• Work instruction: Gather all lines in the entries below that include the word "kooperatif".

Entries taken from a collection
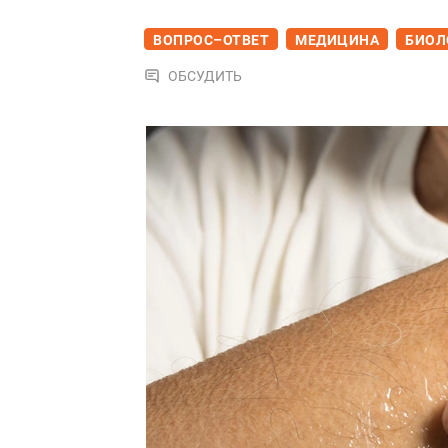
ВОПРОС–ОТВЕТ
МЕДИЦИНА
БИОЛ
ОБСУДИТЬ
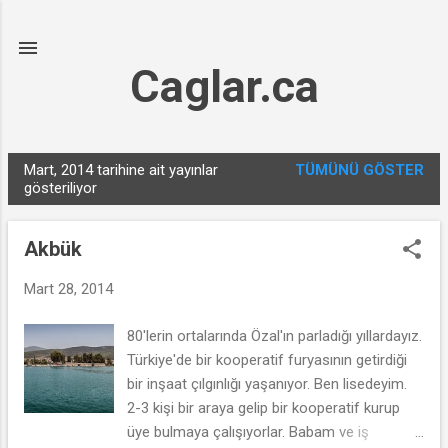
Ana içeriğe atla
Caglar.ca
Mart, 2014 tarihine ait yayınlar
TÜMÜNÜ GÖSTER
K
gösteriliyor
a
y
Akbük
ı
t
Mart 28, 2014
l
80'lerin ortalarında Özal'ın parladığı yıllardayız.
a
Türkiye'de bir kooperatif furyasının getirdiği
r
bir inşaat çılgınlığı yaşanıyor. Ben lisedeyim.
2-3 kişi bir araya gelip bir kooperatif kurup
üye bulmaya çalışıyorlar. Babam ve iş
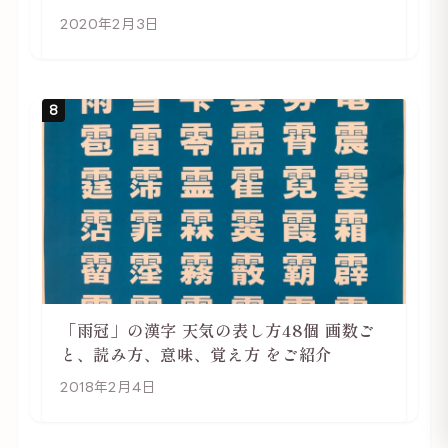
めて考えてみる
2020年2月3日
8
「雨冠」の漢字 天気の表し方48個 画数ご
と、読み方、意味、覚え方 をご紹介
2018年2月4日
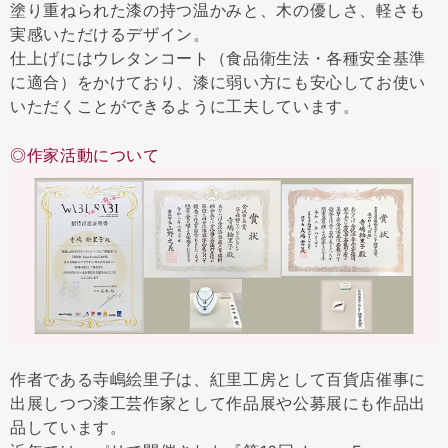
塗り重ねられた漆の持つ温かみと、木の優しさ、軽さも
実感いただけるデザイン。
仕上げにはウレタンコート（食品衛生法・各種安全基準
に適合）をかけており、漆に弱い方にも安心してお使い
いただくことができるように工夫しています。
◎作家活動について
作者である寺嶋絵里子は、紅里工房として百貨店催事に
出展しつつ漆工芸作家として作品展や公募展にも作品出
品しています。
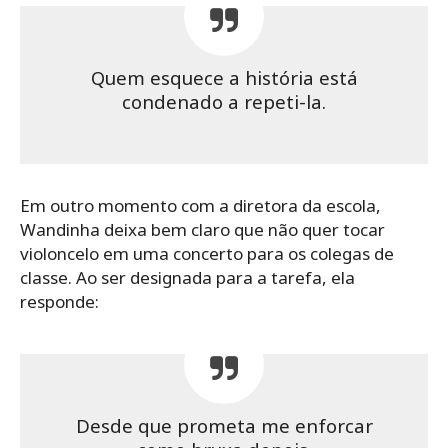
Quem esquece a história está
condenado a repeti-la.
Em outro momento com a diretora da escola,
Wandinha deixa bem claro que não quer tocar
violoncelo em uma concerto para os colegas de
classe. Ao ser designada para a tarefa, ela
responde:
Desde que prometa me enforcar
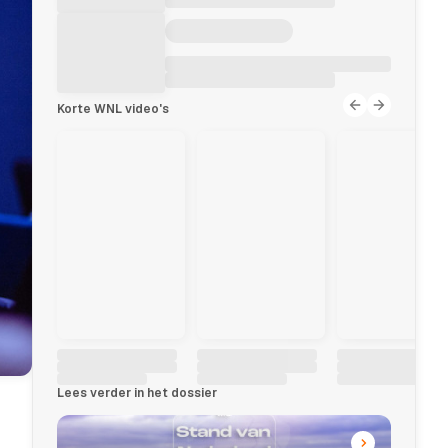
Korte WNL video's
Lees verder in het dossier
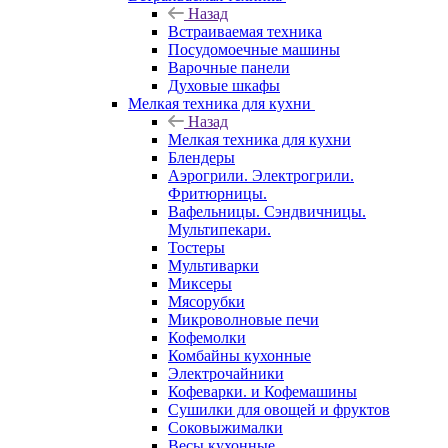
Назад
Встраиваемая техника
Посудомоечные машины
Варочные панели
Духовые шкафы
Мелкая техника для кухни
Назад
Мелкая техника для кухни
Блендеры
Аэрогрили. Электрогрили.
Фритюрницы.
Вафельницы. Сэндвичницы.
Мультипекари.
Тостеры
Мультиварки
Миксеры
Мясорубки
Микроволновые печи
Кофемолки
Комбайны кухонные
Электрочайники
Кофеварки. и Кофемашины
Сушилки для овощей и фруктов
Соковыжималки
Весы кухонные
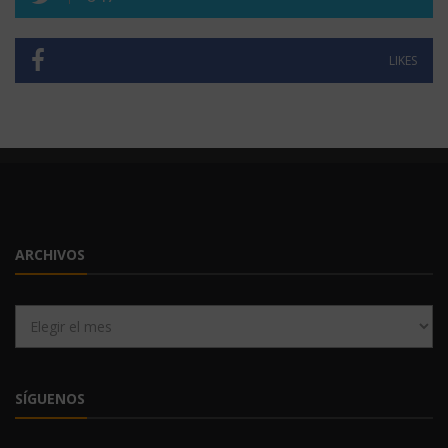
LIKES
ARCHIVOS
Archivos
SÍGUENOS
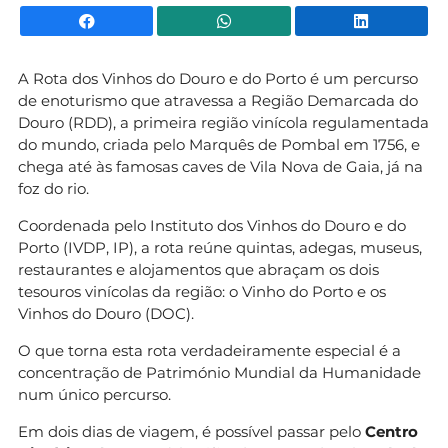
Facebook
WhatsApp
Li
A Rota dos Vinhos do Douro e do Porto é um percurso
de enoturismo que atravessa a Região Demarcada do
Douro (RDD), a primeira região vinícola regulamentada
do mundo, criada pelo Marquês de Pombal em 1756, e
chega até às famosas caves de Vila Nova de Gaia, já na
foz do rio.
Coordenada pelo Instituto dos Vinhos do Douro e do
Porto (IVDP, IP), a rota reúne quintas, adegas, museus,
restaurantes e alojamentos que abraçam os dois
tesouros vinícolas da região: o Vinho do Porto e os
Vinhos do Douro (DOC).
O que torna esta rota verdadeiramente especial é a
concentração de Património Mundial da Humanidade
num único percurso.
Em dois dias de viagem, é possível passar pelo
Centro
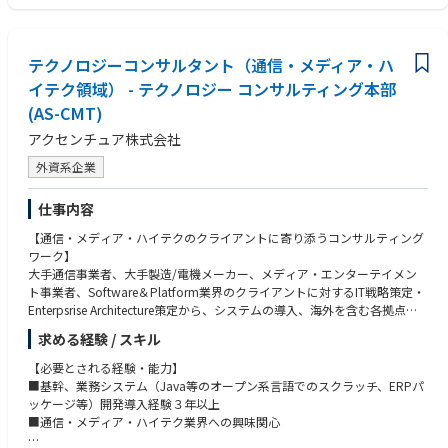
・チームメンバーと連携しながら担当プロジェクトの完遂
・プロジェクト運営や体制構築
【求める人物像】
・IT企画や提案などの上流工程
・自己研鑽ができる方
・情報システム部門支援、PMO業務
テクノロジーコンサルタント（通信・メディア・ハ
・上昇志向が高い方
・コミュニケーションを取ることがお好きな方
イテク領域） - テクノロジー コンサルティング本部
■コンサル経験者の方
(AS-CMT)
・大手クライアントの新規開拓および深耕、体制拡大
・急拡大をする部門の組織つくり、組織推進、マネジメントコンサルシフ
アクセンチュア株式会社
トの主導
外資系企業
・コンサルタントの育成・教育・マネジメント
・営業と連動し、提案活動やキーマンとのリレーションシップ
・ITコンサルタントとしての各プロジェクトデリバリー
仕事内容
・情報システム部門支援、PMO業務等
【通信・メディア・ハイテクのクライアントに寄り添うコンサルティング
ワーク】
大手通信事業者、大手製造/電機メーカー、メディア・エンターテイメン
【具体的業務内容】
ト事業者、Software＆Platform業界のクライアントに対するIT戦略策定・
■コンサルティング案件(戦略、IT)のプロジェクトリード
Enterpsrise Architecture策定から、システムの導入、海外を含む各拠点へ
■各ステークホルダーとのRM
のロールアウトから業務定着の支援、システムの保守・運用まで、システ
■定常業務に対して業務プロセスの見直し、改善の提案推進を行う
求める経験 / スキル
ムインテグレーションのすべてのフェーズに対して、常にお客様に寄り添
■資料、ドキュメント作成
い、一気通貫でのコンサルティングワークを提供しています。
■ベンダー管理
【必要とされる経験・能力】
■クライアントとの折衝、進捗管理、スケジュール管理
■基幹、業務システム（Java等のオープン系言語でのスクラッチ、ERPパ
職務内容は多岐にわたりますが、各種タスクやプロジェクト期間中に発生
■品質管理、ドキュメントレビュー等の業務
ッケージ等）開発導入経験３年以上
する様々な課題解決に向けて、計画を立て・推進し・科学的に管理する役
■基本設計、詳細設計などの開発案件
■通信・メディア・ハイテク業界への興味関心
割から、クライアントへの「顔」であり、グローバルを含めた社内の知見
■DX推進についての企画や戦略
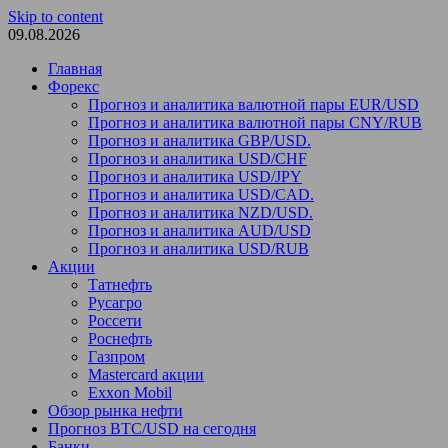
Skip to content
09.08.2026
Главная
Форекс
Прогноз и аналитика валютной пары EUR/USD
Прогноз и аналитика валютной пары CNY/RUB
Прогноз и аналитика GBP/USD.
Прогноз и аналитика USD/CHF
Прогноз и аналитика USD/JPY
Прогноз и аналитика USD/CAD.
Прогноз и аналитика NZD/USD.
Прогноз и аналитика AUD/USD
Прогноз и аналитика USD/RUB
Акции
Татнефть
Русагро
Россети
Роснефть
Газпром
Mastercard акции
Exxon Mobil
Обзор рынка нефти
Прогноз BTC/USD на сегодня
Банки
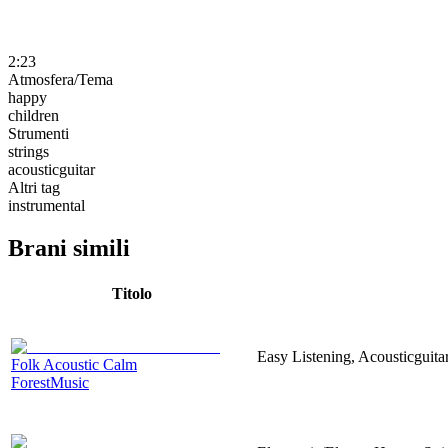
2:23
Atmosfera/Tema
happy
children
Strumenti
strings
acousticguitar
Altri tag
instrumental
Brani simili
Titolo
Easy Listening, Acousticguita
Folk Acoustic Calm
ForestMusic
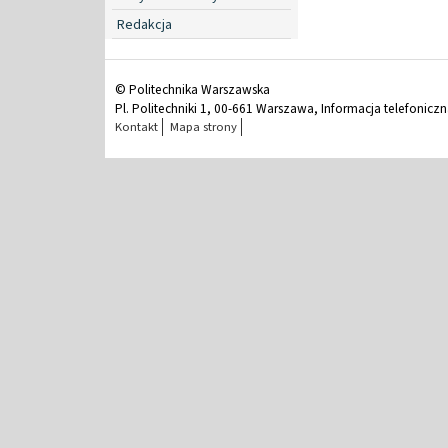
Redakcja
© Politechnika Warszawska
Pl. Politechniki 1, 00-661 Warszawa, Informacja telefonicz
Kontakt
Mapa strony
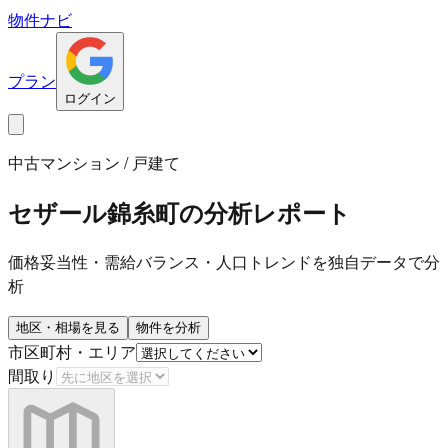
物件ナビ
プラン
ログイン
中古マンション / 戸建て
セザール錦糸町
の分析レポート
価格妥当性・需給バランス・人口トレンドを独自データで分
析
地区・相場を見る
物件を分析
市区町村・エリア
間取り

• Response to the task:
Türkiye'de bir kooperatif furyasının getirdiği
2-3 kişi bir araya gelip bir kooperatif kurup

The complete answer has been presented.